Lembra da lenda de Narciso?
Conta a lenda que Narciso era um jovem de singular beleza. No dia de seu
nascimento, um adivinho profetizou que ele teria vida longa desde que jamais
contemplasse a própria figura. Mas seu egoísmo provocou o castigo dos deuses.
Ao observar o reflexo de seu rosto nas águas de uma fonte, apaixonou-se pela
própria imagem e ficou a contemplá-la até consumir-se. Dizem que no lugar onde
ele morreu, nasceu uma flor, que ficou conhecida pelo seu nome: Narciso. Na
psicanálise, o termo narcisismo designa a condição mórbida do indivíduo que tem
interesse exagerado pelo próprio corpo.
Todos nós, num dado momento, tememos o espelho. Quando
jovens, nem tanto, porém, com o passar dos anos, começamos a evitá-lo e, ao
mesmo tempo, ainda que disfarçadamente, a sós, parecemos ter certa necessidade
de mirá-lo...
O tempo
passou, o mundo mudou, e aqui estamos nós, numa complexa relação com o tal
espelho. E esta complexidade não se restringe ao físico, à cultura do corpo e
suas exigências. Acho que inconscientemente, vivemos alguns conflitos também
com um suposto espelho que projeta o invisível de nossa intimidade, nossas
frustrações, medos, que nos coloca frente a frente com o irreversível do que
nos tornamos ao longo dos anos.
É complicado enxergar-se e reconhecer-se, sem de fato,
compreender-se e admirar-se.
Se projetamos nossa imagem e a definimos a partir das
relações com as pessoas e circunstâncias, estes (as pessoas e as
circunstâncias) supostamente tornam-se nossos espelhos, e nós, espelho dos
outros. Pense bem: Nesses relacionamentos espelhados, nos mais variados
sentidos, há que se considerar as possíveis distorções, exageros,
supervalorizações. Qualquer imagem sofre variações quando passa pelo outro,
pelas coisas, e provavelmente comprometerão a reprodução do nosso “eu”. A visão mais confiável seria, então, aquela que não se
projeta, mas que se revela na viagem ao centro de si mesmo.

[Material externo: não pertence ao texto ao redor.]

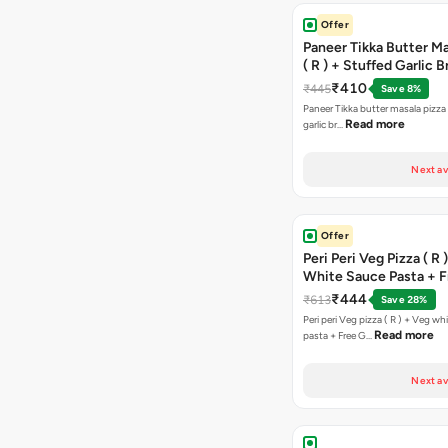
Offer
Paneer Tikka Butter Ma
( R ) + Stuffed Garlic 
Sweet Corn + Free Ch
₹410
₹445
Save 8%
Paneer Tikka butter masala pizza 
Read more
garlic br…
Next av
Offer
Peri Peri Veg Pizza ( R 
White Sauce Pasta + F
Bread Sticks + Dip
₹444
₹613
Save 28%
Peri peri Veg pizza ( R ) + Veg wh
Read more
pasta + Free G…
Next av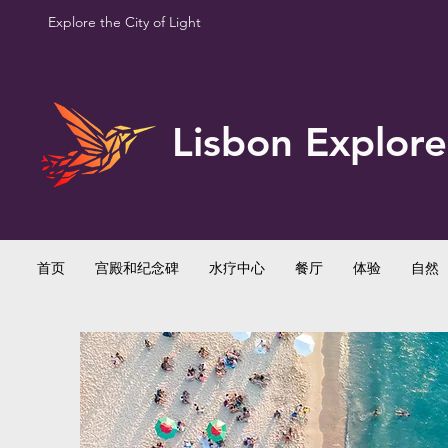
Explore the City of Light
Lisbon Explore
首页
宫殿和纪念碑
水疗中心
餐厅
体验
自然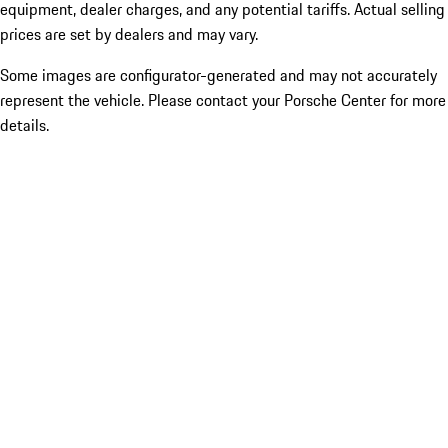
equipment, dealer charges, and any potential tariffs. Actual selling
prices are set by dealers and may vary.
Some images are configurator-generated and may not accurately
represent the vehicle. Please contact your Porsche Center for more
details.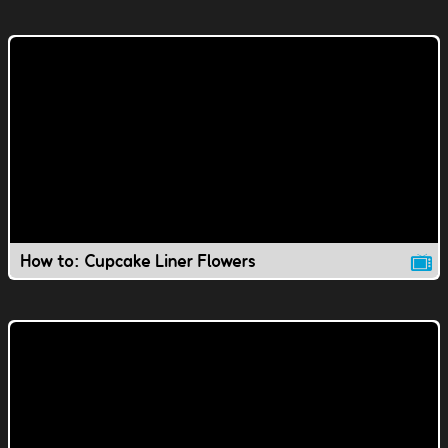
How to: Cupcake Liner Flowers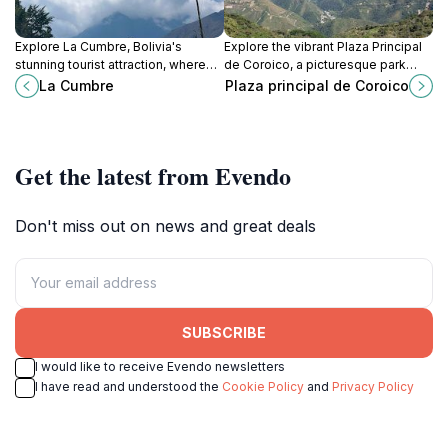
Explore La Cumbre, Bolivia's
Explore the vibrant Plaza Principal
stunning tourist attraction, where
de Coroico, a picturesque park
breathtaking landscapes meet rich
surrounded by stunning Andean
La Cumbre
Plaza principal de Coroico
culture and adventure awaits every
views and rich Bolivian culture.
traveler.
Get the latest from Evendo
Don't miss out on news and great deals
SUBSCRIBE
I would like to receive Evendo newsletters
I have read and understood the
Cookie Policy
and
Privacy Policy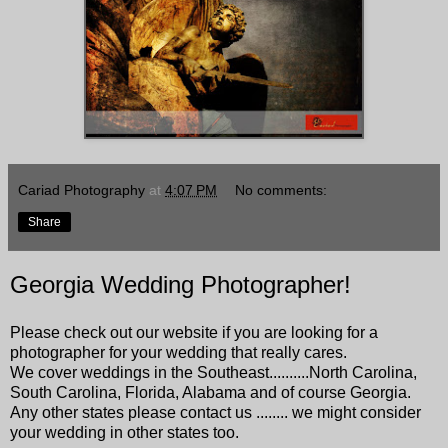
Cariad Photography
at
4:07 PM
No comments:
Share
Georgia Wedding Photographer!
Please check out our website if you are looking for a
photographer for your wedding that really cares.
We cover weddings in the Southeast..........North Carolina,
South Carolina, Florida, Alabama and of course Georgia.
Any other states please contact us ........ we might consider
your wedding in other states too.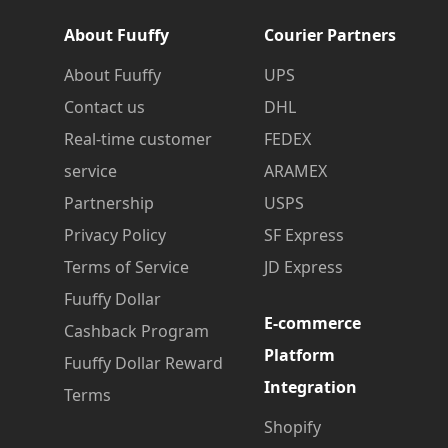
About Fuuffy
Courier Partners
About Fuuffy
UPS
Contact us
DHL
Real-time customer
FEDEX
service
ARAMEX
Partnership
USPS
Privacy Policy
SF Express
Terms of Service
JD Express
Fuuffy Dollar
E-commerce
Cashback Program
Platform
Fuuffy Dollar Reward
Integration
Terms
Shopify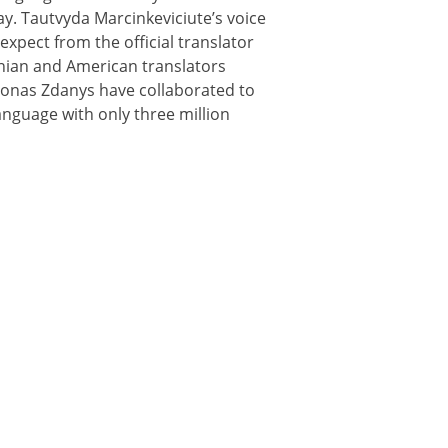
y. Tautvyda Marcinkeviciute’s voice
expect from the official translator
uanian and American translators
d Jonas Zdanys have collaborated to
anguage with only three million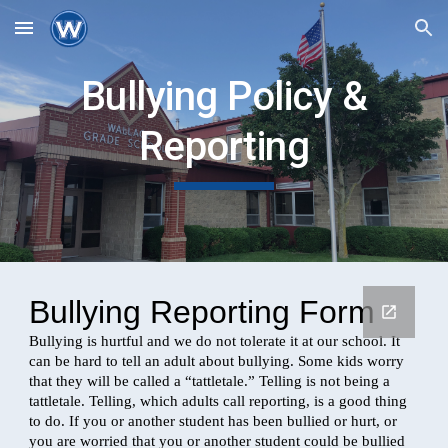
Skip to main content
Skip to navigation
Bullying Policy &
Reporting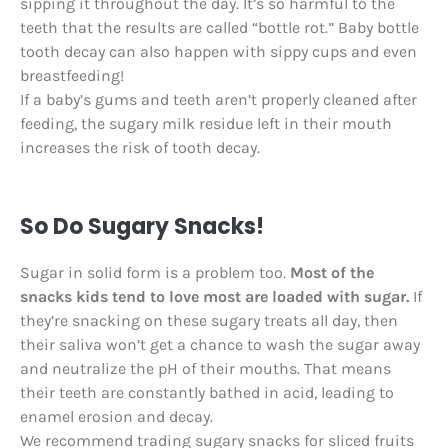
sipping it throughout the day. It’s so harmful to the
teeth that the results are called “bottle rot.” Baby bottle
tooth decay can also happen with sippy cups and even
breastfeeding!
If a baby’s gums and teeth aren’t properly cleaned after
feeding, the sugary milk residue left in their mouth
increases the risk of tooth decay.
So Do Sugary Snacks!
Sugar in solid form is a problem too.
Most of the
snacks kids tend to love most are loaded with sugar.
If
they’re snacking on these sugary treats all day, then
their saliva won’t get a chance to wash the sugar away
and neutralize the pH of their mouths. That means
their teeth are constantly bathed in acid, leading to
enamel erosion and decay.
We recommend trading sugary snacks for sliced fruits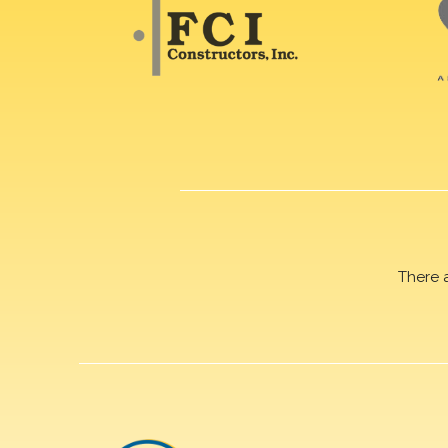
There 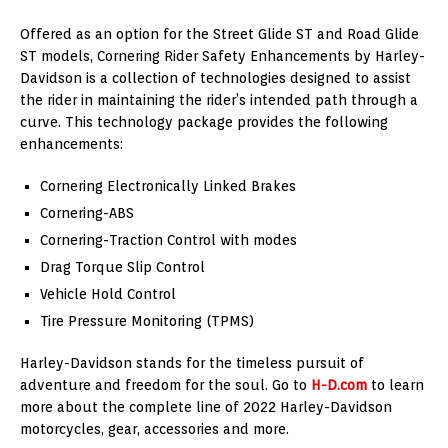
Offered as an option for the Street Glide ST and Road Glide
ST models, Cornering Rider Safety Enhancements by Harley-
Davidson is a collection of technologies designed to assist
the rider in maintaining the rider’s intended path through a
curve. This technology package provides the following
enhancements:
Cornering Electronically Linked Brakes
Cornering-ABS
Cornering-Traction Control with modes
Drag Torque Slip Control
Vehicle Hold Control
Tire Pressure Monitoring (TPMS)
Harley-Davidson stands for the timeless pursuit of
adventure and freedom for the soul. Go to
H-D.com
to learn
more about the complete line of 2022 Harley-Davidson
motorcycles, gear, accessories and more.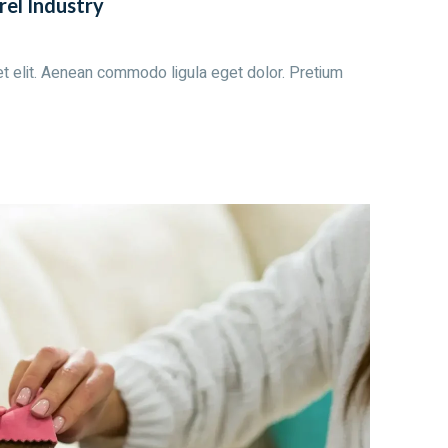
rel Industry
t elit. Aenean commodo ligula eget dolor. Pretium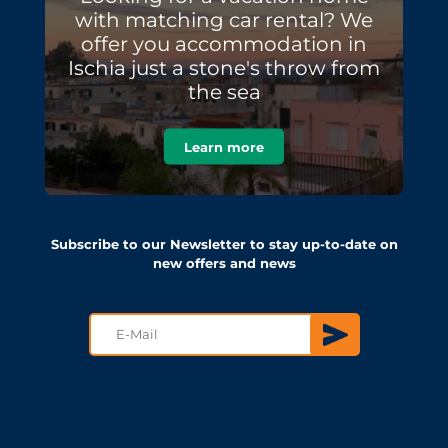
with matching car rental? We
offer you accommodation in
Ischia just a stone's throw from
the sea
Learn more
Subscribe to our Newsletter to stay up-to-date on
new offers and news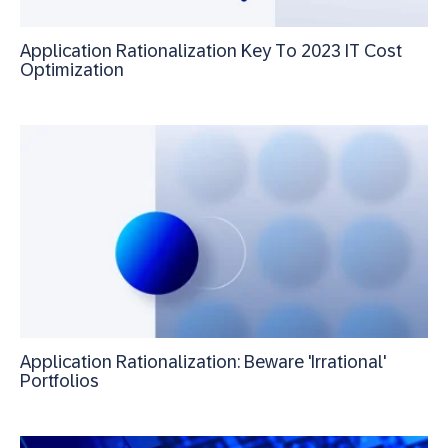
Application Rationalization Key To 2023 IT Cost
Optimization
Application Rationalization: Beware 'Irrational'
Portfolios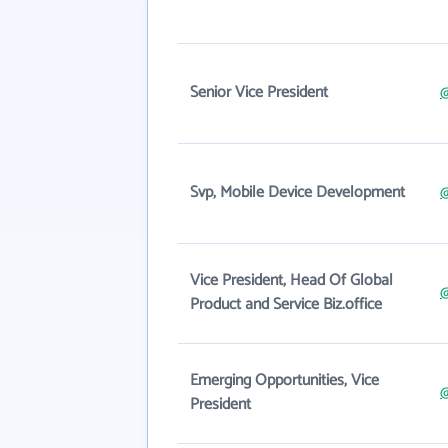
Senior Vice President
Svp, Mobile Device Development
Vice President, Head Of Global
Product and Service Biz.office
Emerging Opportunities, Vice
@
President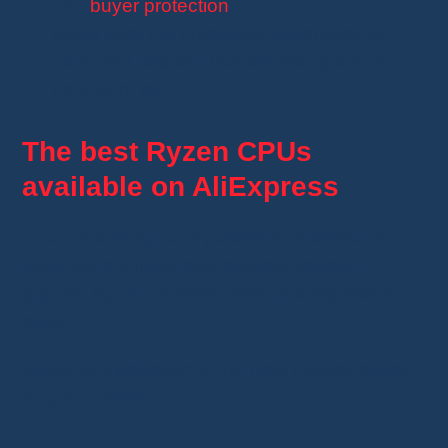
and
buyer protection
.
Make sure the processor description is
clear and detailed (socket info, product
condition, etc.).
The best Ryzen CPUs
available on AliExpress
If you’re looking for a powerful processor at a
good price, AliExpress features several
popular Ryzen models, often at competitive
rates.
Below is a selection of the best options based
on your needs: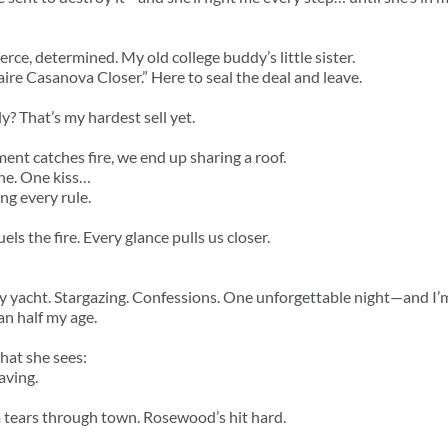
rce, determined. My old college buddy’s little sister.
aire Casanova Closer.” Here to seal the deal and leave.
y? That’s my hardest sell yet.
nt catches fire, we end up sharing a roof.
ne. One kiss…
ng every rule.
ls the fire. Every glance pulls us closer.
yacht. Stargazing. Confessions. One unforgettable night—and I’m
n half my age.
hat she sees:
aving.
 tears through town. Rosewood’s hit hard.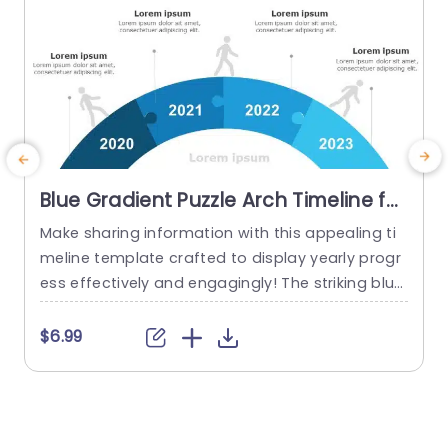
Blue Gradient Puzzle Arch Timeline for
Annual Progress Powerpoint
Make sharing information with this appealing ti
U
Template
meline template crafted to display yearly progr
e
ess effectively and engagingly! The striking blue
gradient puzzle arch design not grabs viewers a
s
ttention. Also vividly portrays your journey throu
$6.99
gh each year from 2020, to 2023. By utilizing eac
o
h segment of the timeline to showcase milesto
s
nes and accomplishments along the way; this t
a
emplate is ideal, for corporate...
o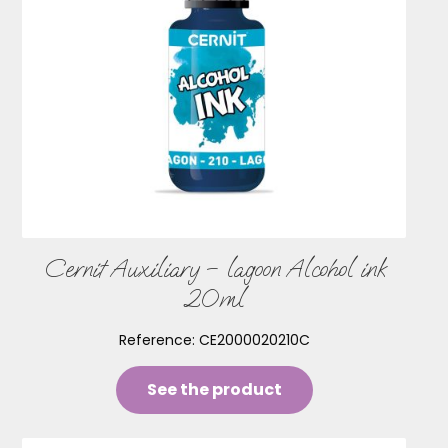
Cernit Auxiliary – lagoon Alcohol ink
20ml
Reference:
CE2000020210C
See the product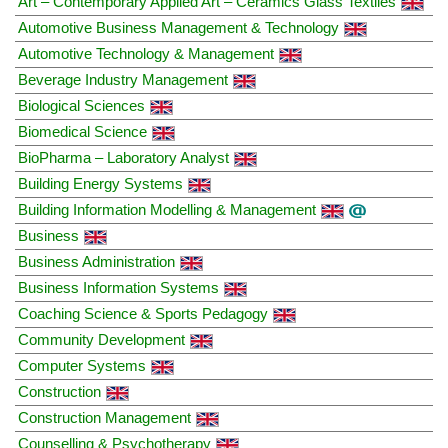
Art – Contemporary Applied Art – Ceramics Glass Textiles
Automotive Business Management & Technology
Automotive Technology & Management
Beverage Industry Management
Biological Sciences
Biomedical Science
BioPharma – Laboratory Analyst
Building Energy Systems
Building Information Modelling & Management
Business
Business Administration
Business Information Systems
Coaching Science & Sports Pedagogy
Community Development
Computer Systems
Construction
Construction Management
Counselling & Psychotherapy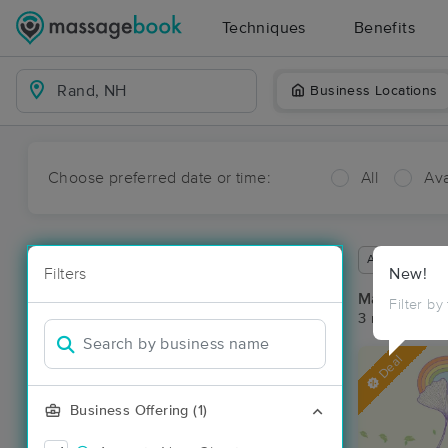
Techniques
Benefits
Business Locations
Choose preferred date or time:
All
Ava
Available wit
Filters
New!
Massage Pl
Filter by
3 massage re
Deal
Business Offering (1)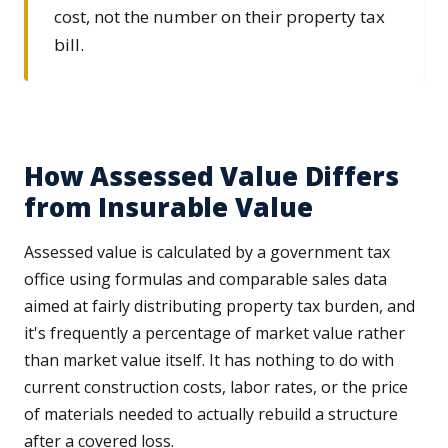
cost, not the number on their property tax
bill.
How Assessed Value Differs
from Insurable Value
Assessed value is calculated by a government tax
office using formulas and comparable sales data
aimed at fairly distributing property tax burden, and
it's frequently a percentage of market value rather
than market value itself. It has nothing to do with
current construction costs, labor rates, or the price
of materials needed to actually rebuild a structure
after a covered loss.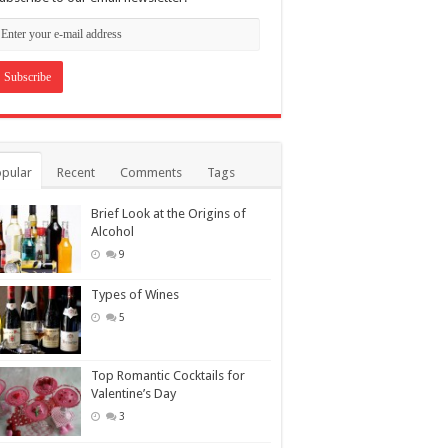
pular
Recent
Comments
Tags
Brief Look at the Origins of
Alcohol
9
Types of Wines
5
Top Romantic Cocktails for
Valentine’s Day
3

Nossa vida não foi um acidente, por isso, somos mais do que
o que nos mostra qualquer espelho.
É bom ter consciência dos caminhos por onde já passamos,
onde estamos e até onde pretendemos ir; sentir prazer e ver sentido em cada uma
dessas etapas. Saber que o centro do universo não mora no nosso “umbigo” e que
a vida e seus reflexos não se limitam a nós.
Se conseguirmos considerar assim,
nossa imagem passa a ser refletida com inteireza, numa constante
possibilidade de ver-se, rever-se, reverenciar-se e aperfeiçoar-se, em si, nos
outros e em Deus.
Olho para o meu espelho, sei quem sou e reconheço minhas
limitações. Não me menosprezo, nem me ensoberbeço, apenas descanso na paz de
amar a mim mesma e, assim, ser capaz de amar de verdade o outro.